Helping your pets with separation anxiety
Separation anxiety is an impending disaster as people return to the workplace and kids to school. Desensitisation and counterconditioning are ways to treat separation anxiety but ideally, we will prevent our pets from suffering in the first place.
Signs of anxiety
There are many different clinical signs to suggest separation anxiety. These include:
- Barking or howling
- Urinating and defecating in the house
- Chewing, digging, and other destruction-type behaviours
Many pets will display many of these symptoms, but some may only display a few. If you witness your dog displaying any of these symptoms, stay calm. Do not give your pet excessive attention when they display these symptoms as your pet may see this as a reward. Equally, do not get angry as this will make your pet fearful over a scenario they have little control over.
What can I do to help my pet’s anxiety?
If your pet suffers with anxiety, you should try to leave them in a room they already spend most of their time in when you are absent. Allowing only access to one room will benefit your pet as it can become their “safe place”. Sometimes when pets are stressed, they destroy furniture. It is a good idea to remove anything you do not want being destroyed. Your pet should have access to water, food and a comfortable bed.
Before you leave your pet, make sure you have given them adequate exercise. This means they are more likely to relax when they are alone.
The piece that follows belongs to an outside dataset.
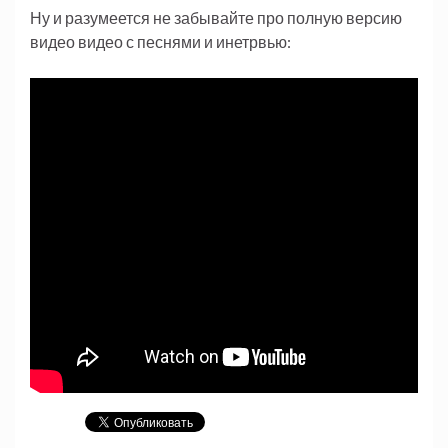
Ну и разумеется не забывайте про полную версию
видео видео с песнями и инетрвью:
Try not to change too many other things in your pet’s life. Many pets enjoy a routine and we as owners form a large part of that routine. Your pet is already going through a huge lifestyle change as their companion and leader is no longer around all the time, so try to avoid making this stressful time more daunting by altering other factors of their life such as diet, walk routine and sleeping pattern.
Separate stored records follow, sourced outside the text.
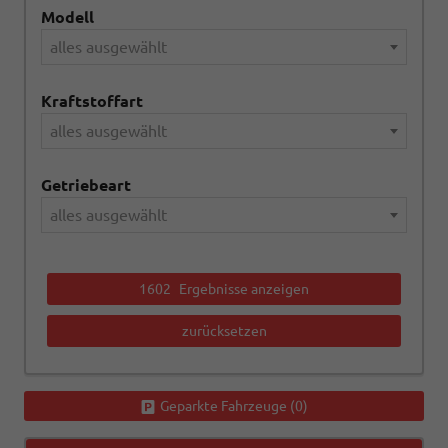
Modell
alles ausgewählt
Kraftstoffart
alles ausgewählt
Getriebeart
alles ausgewählt
1602
Ergebnisse anzeigen
zurücksetzen
Geparkte Fahrzeuge (
0
)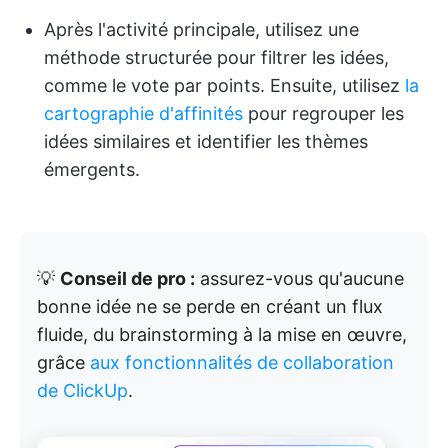
Après l'activité principale, utilisez une
méthode structurée pour filtrer les idées,
comme le vote par points. Ensuite, utilisez
la
cartographie d'affinités
pour regrouper les
idées similaires et identifier les thèmes
émergents.
💡
Conseil de pro :
assurez-vous qu'aucune
bonne idée ne se perde en créant un flux
fluide, du brainstorming à la mise en œuvre,
grâce
aux fonctionnalités de collaboration
de ClickUp
.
Ensuring your pet has entertainment while you aren’t around is a good idea. Below are a few ideas as to how to keep your pet entertained:
- Toys – lots of variety (make sure they are sturdy and safe, though)
- Treats inside objects (such as a Kong) for them to sniff out and eat
- Turning the radio/TV on
- Putting ice cubes inside their water dish
If your pet toilets in the house, you could put puppy pads down on the floor to make it easier for you to clean up.
How to reduce or prevent separation anxiety
To reduce the impact and severity of separation anxiety, you should practise leaving your pet alone while you go out for short periods of time. This helps to make sure your pet gets used to being in the house alone. This needs to be a gradual process so start by leaving your pet alone for very short periods of time. You need to prevent your pet from feeling frightened, as this will have a negative effect.
To do this, you need to remind your pet that they are fine alone and do not need constant attention. Knowing that you always return is a good way to get your pet feeling more comfortable. It’s important to start small, with just a few minutes absence from the room they’re in, then returning and rewarding calm behaviour. Over time, very gradually build up to actually leaving the house for a short period. Remember, each individual will react slightly differently, so monitor your pet throughout. If they seem very distressed, go back a step and start again.
If you have had to return to work already and your pet is suffering, there are a few things you can do. You could ask that a neighbour pops in to say hello to your pet and make sure they are ok. Alternatively, you could employ a dog walker to come and walk your dog around midday to help break the day up, meaning your pet will not be alone for such long periods. You can also put in place measures – such as a radio and toys – to help make sure your dog stays entertained while you are absent.
What can the vet do to help my pet’s anxiety?
Normally, pet anxiety can be treated at home, however in extreme cases; you may need the help of your vet. If your pet’s anxiety continues over a long period and you feel you need veterinary attention, the vet will need to see your pet in order to perform a full clinical exam. They may decide to prescribe anxiolytics, which help to calm your pet down. In these more severe cases, our vets may also recommend a referral to a canine clinical behaviourist for advice.
Separation anxiety can be overcome. Together, we need patience and consistency and we will see changes.